- Kisumu West Constituency within Na County
- Na County within Kenya
- County: Kisumu
- Population: 172,821
- Area: 209 km^{2} (80.7 sq mi)

Current constituency
- Number of members: 1
- Party: ODM
- Member of Parliament: Rozaah Akinyi Buyu
- Wards: 5

= Kisumu West Constituency =

Kenyan electoral constituency

Kisumu Town West is an electoral constituency in Kenya. It is one of seven constituencies of Kisumu County. The constituency was established for the 1997 elections, when the larger Kisumu Town Constituency was split into Kisumu Town East and West Constituencies. The constituency has eleven wards, all electing ward representatives for Kisumu County Assembly.

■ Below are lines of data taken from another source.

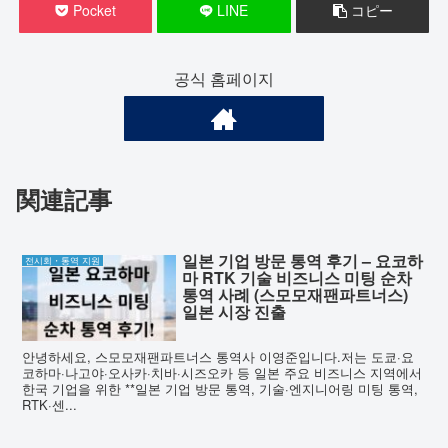
Pocket
LINE
コピー
공식 홈페이지
関連記事
일본 기업 방문 통역 후기 – 요코하
전시회・통역 지원
마 RTK 기술 비즈니스 미팅 순차
통역 사례 (스모모재팬파트너스)
일본 시장 진출
안녕하세요, 스모모재팬파트너스 통역사 이영준입니다.저는 도쿄·요
코하마·나고야·오사카·치바·시즈오카 등 일본 주요 비즈니스 지역에서
한국 기업을 위한 **일본 기업 방문 통역, 기술·엔지니어링 미팅 통역,
RTK·센...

== Members of Parliament ==

| Elections | MP | Party | Notes |
|---|---|---|---|
| 1997 | Job Omino | NDP |  |
| 2002 | Job Omino | NARC |  |
| 2003 | Kennedy Odhiambo Nyagudi | NARC | By-elections |
| 2007 | John Olago Aluoch | ODM |  |
| 2013 | John Olago Aluoch | FORD-KENYA |  |
| 2017 | John Olago Aluoch | FORD-KENYA |  |
| 2022 | Rozaah Akinyi Buyu | ODM |  |

== Wards ==

Wards
| Ward | Registered Voters |
| Aerodrome | 2,676 |
| Kaloleni / Shauri Moyo | 3,623 |
| Kibuye | 5,655 |
| Kisumu Central | 9,054 |
| Kisumu East | 5,347 |
| Kisumu North | 4,873 |
| Market | 7,478 |
| Milimani | 8,441 |
| Railway | 11,855 |
| South West Kisumu | 6,724 |
| Stadium | 5,307 |
| Total | 71,033 |
*September 2005.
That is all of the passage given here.